Wednesday, June 19, 2013

Stories convey emotions of care for patients, doctors

































I'm in London, UK at a conference by the International Network of Narrative Medicine about the power of storytelling for patients and families and the doctors, nurses and therapists who work with them.

This morning on the hotel elevator I bumped into two attendees from Brazil. One is a psychiatrist who coordinates a graduate medical school program in Brazil. The other is a theatre actress working with this medical school to develop simulations to promote empathy in professionals.

The psychiatrist told me that the medical training there is very technical and they want to infuse it with storytelling that can build understanding. She noted that stigma in Brazil makes people with mental health issues (her field) invisible and I noted how this is a similar issue with disability.

Dr. Rita Charon, the founder of the Columbia graduate program in narrative medicine, opened the day by recognizing "the commitment and potential of our work in narrative medicine to change the face of health care" by making care "full, respectful, attentive and hearing." She said that professionals have a kind of wisdom that comes from being so near to illness and death. And she noted that the human body -- with the same organs no matter who you are or where you live -- is a unifying force.

The keynote was given by David Small, author of Stitches, a graphic memoir which was a finalist for the National Book Award.

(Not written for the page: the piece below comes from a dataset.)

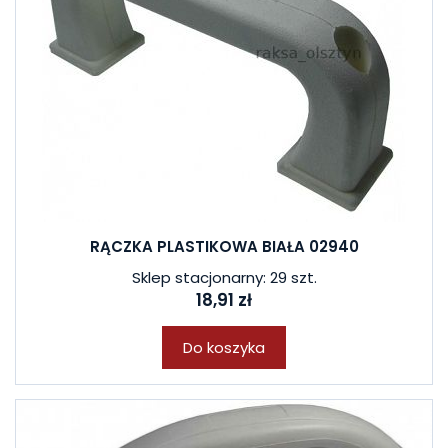
RĄCZKA PLASTIKOWA BIAŁA 02940
Sklep stacjonarny: 29 szt.
18,91 zł
Do koszyka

It's the story of his harrowing childhood with a depressed mother who took out her fury on her sons; being diagnosed with thyroid cancer at age 15, which seemed to be a physical manifestation of his mother's silencing of him as a person; and a surgery that left him initially speechless and then regularly without a voice. His saviour came in the form of a psychoanalyst who provided the wisdom and love over years that his mother couldn't. Small talked about how the body often expresses what our minds can not.

He wrote and illustrated his book, he says, "because at age 52 I still felt like a troubled boy of 14 or 15, but I didn't want to go there alone. I needed more psychoanalysis" but he lived on a prairie in Michigan far from health care. So he attempted to adopt his analyst's attitude himself, "staying still and listening patiently and empathizing with my story, without getting too involved."

This afternoon I attended a workshop about how narrative medicine is being weaved into the medical curriculum in Argentina, the United States, Britain and Israel.

One powerful image was a comic strip that was shared with students. It was created by a couple who are both doctors and who had a premature baby with many medical problems. I couldn't understand the Spanish captions, but the pictures conveyed the sense of this couple being rendered powerless by the technology in the neonatal intensive care unit.

The Argentinian speaker noted that students are presented with a case of a child with a medical condition and then asked to write stories from the perspective of the patient, parents, siblings and physician. Many of the exercises are aimed at getting students to learn how to see different points of view.

A physician from Paris talked about how medical students rated their satisfaction higher when asked to do reflective writing about their clinical experiences than when asked to read scientific articles about narrative medicine.

A psychologist from the medical school at Brown University described the goal of narrative medicine for students as "thinking about thinking and developing a reflective professional self."

She noted that reflection is "not necessarily intuitive" and needs to be taught. Students write about their experiences and receive feedback from peers and faculty.

The goal is to expand their perspective from "doing the work of a physician" to "being a physician" and "attending to the emotional process of becoming a doctor."